Key Policies – Quick Memory

1. $500 Rule – PMA + Emergency Contractor Agreement
  • Non-emergency < $500 → notify owner; 3PM may proceed if they do not object.
  • Non-emergency ≥ $500 → wait for owner’s written approval (email / Buildium) before work.
  • Emergency < $500 → dispatch now (MCC or 3PM); inform owner after.
  • Emergency ≥ $500 → try owner live; if unreachable and risk of further damage, use stop-loss and document all attempts.
2. Communication & record hierarchy
  • Buildium Task = official record. Every key action gets a short timestamped comment.
  • Email = legal record for approvals and quotes. Save or screenshot into Task if important.

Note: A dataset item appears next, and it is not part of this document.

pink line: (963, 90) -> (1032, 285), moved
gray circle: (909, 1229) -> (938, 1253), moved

  • Phone / WeChat / SMS = for speed only; always write a summary in the Task after the call.
  • MCC system sends emails to PM and texts to vendor when an emergency is dispatched – you still log the follow-up in Buildium.

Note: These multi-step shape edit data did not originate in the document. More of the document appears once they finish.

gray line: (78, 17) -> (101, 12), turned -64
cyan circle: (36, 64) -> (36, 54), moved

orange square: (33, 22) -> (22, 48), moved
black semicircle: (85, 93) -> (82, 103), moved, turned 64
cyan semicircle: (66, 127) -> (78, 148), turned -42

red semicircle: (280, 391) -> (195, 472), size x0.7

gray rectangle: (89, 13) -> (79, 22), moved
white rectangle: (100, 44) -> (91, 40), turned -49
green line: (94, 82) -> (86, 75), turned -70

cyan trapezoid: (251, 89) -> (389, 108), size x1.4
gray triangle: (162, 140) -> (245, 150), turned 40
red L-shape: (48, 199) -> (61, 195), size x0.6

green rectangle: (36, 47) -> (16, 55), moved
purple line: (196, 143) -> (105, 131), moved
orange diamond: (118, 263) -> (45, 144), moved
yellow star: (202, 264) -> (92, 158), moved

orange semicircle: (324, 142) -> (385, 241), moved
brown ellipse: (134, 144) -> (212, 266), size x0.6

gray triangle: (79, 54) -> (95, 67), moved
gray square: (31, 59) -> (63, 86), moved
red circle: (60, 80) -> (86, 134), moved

3. Tenant communication & RTA
  • Acknowledge their request (same day whenever possible).
  • Do not promise exact time until vendor or schedule is confirmed.
  • Never tell tenant “this is emergency / non-emergency”. Just say it is logged and we are arranging help.
  • Send / log 24-hour written notice before entry, unless there is a true emergency or the tenant clearly agrees to earlier access.